Il y a donc un deuxième plan où l’affrontement doit se poursuivre, au Moyen-Orient et en France, celui sur lequel se déploie l’opposition entre les différentes compréhensions de l’islam. Ce débat interne au monde musulman doit être encouragé et soutenu aux niveaux intérieur et géopolitique. Pensons aux déclarations courageuses du Président égyptien Al-Sissi s’appuyant sur l’autorité de l’université Al-Azhar, pilier de l’islam sunnite : « Je vois que le discours religieux, dans le monde islamique au complet, a fait perdre à l’islam son humanité. » Les chrétiens français peuvent jouer un rôle éminent dans ce processus en invitant leurs compatriotes musulmans à un véritable dialogue. Mais la difficulté est de prendre au sérieux le logos pour ne pas transformer ce dialogue en de sympathiques rencontres iréniques fondées sur une approche naïve et fantasmée de l’islam. Le livre du Père Jourdan (1) constitue, à la suite de Benoît XVI, une précieuse boussole pour solliciter la raison dans une authentique recherche collective de la vérité sur Dieu et sur l’homme.

Ouverture du cœur

 Cet affrontement au niveau rationnel ne peut être fécond que s’il est vécu dans une ouverture de cœur. Ici au piètre « vivre ensemble » (simple juxtaposition d’individus) doit être préférée l’amitié politique, la concorde, c’est-à-dire ce que crée l’ouverture commune vers le bien commun et la participation à l’aventure nationale. Pierre Manent a magistralement rappelé dans Situation de la France (2) que seule la redécouverte du bien qu’est l’appartenance politique à la nation française pourra rendre réaliste et bénéfique l’intégration plénière de nos compatriotes musulmans. Ce pari est certes osé mais il correspond à la hauteur du mur sur lequel nous butons. Si l’on ne peut « renvoyer chez eux » ceux qui sont pour beaucoup citoyens français, il s’agit donc de travailler à créer cette véritable amitié française. On mesure ici à quel point la faillite de notre système d’enseignement indique en creux l’un des plus grands chantiers de la reconstruction nationale à venir. Mais cela suffira-t-il ? Intervient alors le quatrième niveau, le plus essentiel, celui qui consiste à coopérer à l’œuvre de Dieu dans nos pauvres existences et dans celles de tous ceux que nous côtoyons.

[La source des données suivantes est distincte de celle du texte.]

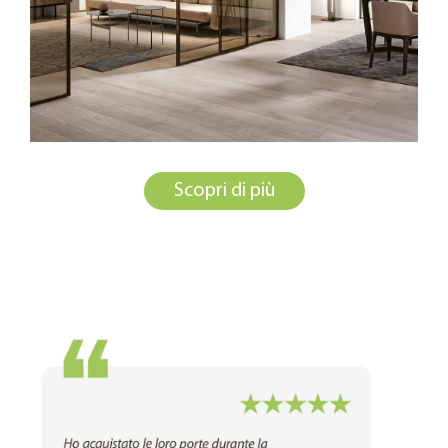
Scopri di più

Ce niveau surnaturel de la guerre se décline lui-même selon plusieurs modalités. Il exige d’abord de revenir à une acception virile de la vie chrétienne trop souvent édulcorée. L’amour et la miséricorde évangéliques ne sont pas de vagues sentiments humanitaristes. Ils sont à vivre dans le grand mystère de l’affrontement entre Dieu et ceux qui se sont révoltés contre Lui. Cette guerre contre l’iniquité se déploie en chacun de nous, traversés par la haine, la désespérance, la lâcheté, etc. Les Exercices spirituels de saint Ignace ou les textes des Pères du désert demeurent des outils efficaces pour mener cette guerre avec les armes du Christ.

Annoncer le salut

Mais ce salut offert gracieusement par le Christ ne nous est pas réservé. Nous sommes appelés à l’annoncer à tous les hommes pour qu’eux aussi soient libérés du péché et de l’emprise de Satan. Cette exigence de l’évangélisation doit donc nous tourner vers nos compatriotes musulmans. Comme le dit admirablement l’abbé Loiseau des Missionnaires de la Miséricorde divine (3) : « Face au défi qui nous attend, la tiédeur n’est plus possible. C’est dans l’espérance du triomphe du Cœur Immaculé que nous devons nous mettre à la tâche. Puisque Notre Dame a touché le cœur de tant de musulmans et à l’approche du Jubilé de la Miséricorde, lançons une grande campagne de prières pour demander à notre Mère que nos frères musulmans découvrent eux aussi le visage de la Miséricorde Divine, c’est-à-dire Notre Seigneur Jésus-Christ, crucifié et ressuscité, l’Alpha et l’Oméga de l’Histoire humaine. La charité qui doit nous animer envers les musulmans nous invite au respect de tout ce qui demeure vrai en eux, au dialogue et enfin à l’annonce de la Bonne Nouvelle. »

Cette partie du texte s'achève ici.